На необычный шум выскакивали из ворот испуганные митавцы, уже расположившиеся в этот час за ужином, и с тревогой расспрашивали друг друга: кто это такие и что случилось? Не приехал ли новый русский резидент или посольство от польского короля?
Василий Лукич приказал остановиться у ворот.
Бирон, сообщив императрице о приближении депутатов, поспешил во двор. Он вышел как раз в ту минуту, как у ворот остановились тройки. Он немедленно велел раскрыть ворота и вызвал караул. Многочисленные фонари и факелы осветили двор. Красный отблеск факелов отражался на медных доспехах и касках неподвижно, как статуи, стоявших курляндских солдат с алебардами в руках, похожих на средневековых рыцарей. На правом фланге стоял молодой граф Кройц с обнаженным палашом в руке.
Бирон, в блестящем золотом мундире, с непокрытой головой, поспешил навстречу посольству.
Василий Лукич отдал Дивинскому несколько коротких приказаний и вошел в ворота.
Как будто тень удивления и подозрения скользнула по его лицу при виде торжественной встречи, но Бирон не дал ему времени задуматься. Низко поклонившись, он произнес:
– По повелению государыни (Бирон употребил это общее выражение, не желая назвать Анну герцогиней и боясь назвать ее императрицей), по повелению государыни приветствую вас, сиятельный князь, и все посольство российского императорского двора, от коего Курляндия видела одни благодеяния. – И, предупреждая вопрос Долгорукого, он торопливо добавил: – От Митавской заставы государыне донесли полчаса тому назад, что приехало императорское посольство.
Это объяснение, по – видимому, удовлетворило Василия Лукича.
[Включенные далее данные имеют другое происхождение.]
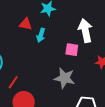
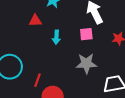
cyan arrow: (41, 35) -> (56, 37), moved

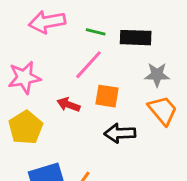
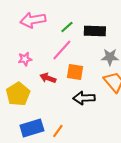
green line: (96, 32) -> (67, 27), turned -56
pink star: (24, 78) -> (25, 59), moved, size x0.6

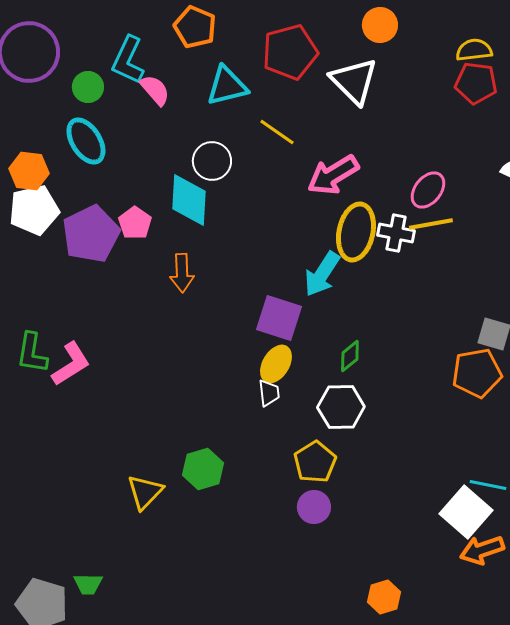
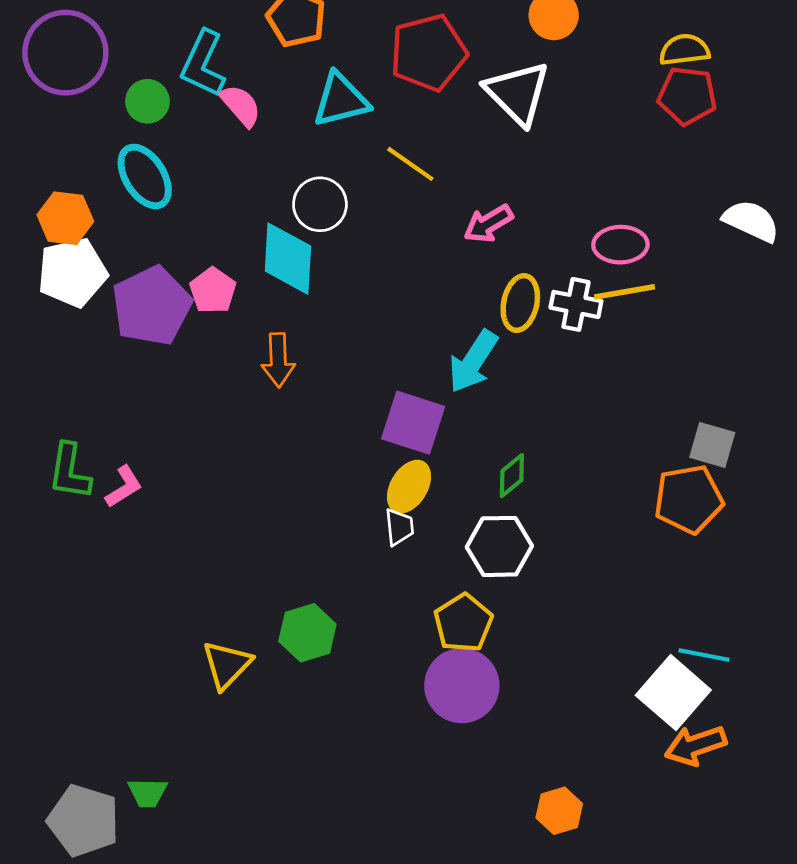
pink arrow: (333, 175) -> (488, 224), size x0.7
pink ellipse: (428, 190) -> (620, 245), turned 51
yellow ellipse: (356, 232) -> (520, 303), size x0.7
pink L-shape: (71, 364) -> (124, 487), size x0.7
purple circle: (314, 507) -> (462, 686), size x1.6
Он сразу узнал Бирона и холодно кивнул ему головой.
– Я прошу вас, – сказал он, – разместить моих людей. Мне сказали, что здесь в соседстве сдается дом, возьмите его для нас. Что касается солдат, то они могут сменить ваших молодцов в карауле.
Бирон поклонился, немедленно передал слова князя следовавшим за ним камер – лакеям и крикнул о смене караула графу Кройцу.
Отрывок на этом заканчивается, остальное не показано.